Identification of a CTCF-independent insulator that delimits X-inactivated from expressed transcripts within the UBA1 gene
Open Access
- Author:
- Prothero, Katie Eva
- Graduate Program:
- Biochemistry and Molecular Biology
- Degree:
- Doctor of Philosophy
- Document Type:
- Dissertation
- Date of Defense:
- October 12, 2010
- Committee Members:
- Laura Carrel, Dissertation Advisor/Co-Advisor
Laura Carrel, Committee Chair/Co-Chair
Sergei A Grigoryev, Committee Member
Ira Joseph Ropson, Committee Member
Jiyue Xhu, Committee Member - Keywords:
- DNA methylation
X chromosome inactivation
epigenetics - Abstract:
- In female mammals, X chromosome inactivation (XCI) transcriptionally silences most genes on one X. Nonetheless, in humans, 15% of genes escape XCI and are expressed from both active and inactive Xs. Many of these escape genes are clustered, suggesting their expression is coordinately regulated. An attractive model is that these clustered escape genes are flanked by regulatory sequences such as insulators. To identify sequences that control XCI, I focused on a cluster of human escape genes that includes the Ubiquitin Activating Enzyme E1 gene, UBA1. UBA1 has a distinctive gene structure with five alternative promoters and 5’ untranslated exons that each splice to a single exon 2. Inactive X expression is also unique; two upstream exons are X-inactivated whereas two downstream exons assayed escape XCI. The 2.1 kb between X-inactivated and expressed exons is the smallest inactive X expression boundary and is a tractable region to identify sequences that regulate inactive X expression. To test the prediction that escape domains are regulated by chromatin insulators, eight overlapping constructs within the UBA1 boundary were tested; a 330 bp sequence demonstrated insulator function. Despite similar gene structure and high sequence conservation, all mouse Uba1 transcripts are X-inactivated and the locus lacks insulator activity.

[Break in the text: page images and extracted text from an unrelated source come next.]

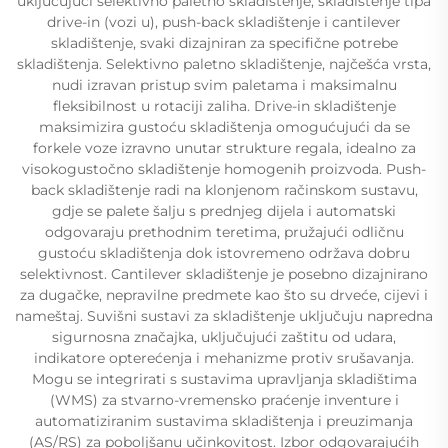
uključujući selektivno paletno skladištenje, skladištenje tipa
drive-in (vozi u), push-back skladištenje i cantilever
skladištenje, svaki dizajniran za specifične potrebe
skladištenja. Selektivno paletno skladištenje, najčešća vrsta,
nudi izravan pristup svim paletama i maksimalnu
fleksibilnost u rotaciji zaliha. Drive-in skladištenje
maksimizira gustoću skladištenja omogućujući da se
forkele voze izravno unutar strukture regala, idealno za
visokogustočno skladištenje homogenih proizvoda. Push-
back skladištenje radi na klonjenom račinskom sustavu,
gdje se palete šalju s prednjeg dijela i automatski
odgovaraju prethodnim teretima, pružajući odličnu
gustoću skladištenja dok istovremeno održava dobru
selektivnost. Cantilever skladištenje je posebno dizajnirano
za dugačke, nepravilne predmete kao što su drveće, cijevi i
nameštaj. Suvišni sustavi za skladištenje uključuju napredna
sigurnosna značajka, uključujući zaštitu od udara,
indikatore opterećenja i mehanizme protiv srušavanja.
Mogu se integrirati s sustavima upravljanja skladištima
(WMS) za stvarno-vremensko praćenje inventure i
automatiziranim sustavima skladištenja i preuzimanja
(AS/RS) za poboljšanu učinkovitost. Izbor odgovarajućih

The UBA1 insulator is novel; while the insulator-binding protein CTCF has been identified at one XCI expression boundary, CTCF binds the UBA1 locus downstream of the insulator and appears unrelated to inactive X regulation. That the insulator is functional in XCI gene regulation is suggested by epigenetic modifications that specifically demarcate this sequence on the inactive X. Chromatin immunoprecipitation demonstrated that the UBA1 insulator segregates heterochromatin from the euchromatic escape domain. Additionally, DNA methylation differences distinguish the human insulator; this sequence is hypomethylated on the inactive X, whereas the active X is heavily methylated, as is the orthologous sequence that lacks boundary activity on both Xs in mouse. The identification of a novel insulator at the UBA1 expression boundary strengthens the model that escape domains are regulated by chromatin boundaries and pinpoints a region that can be further dissected to identify novel factors that bind and regulate XCI escape.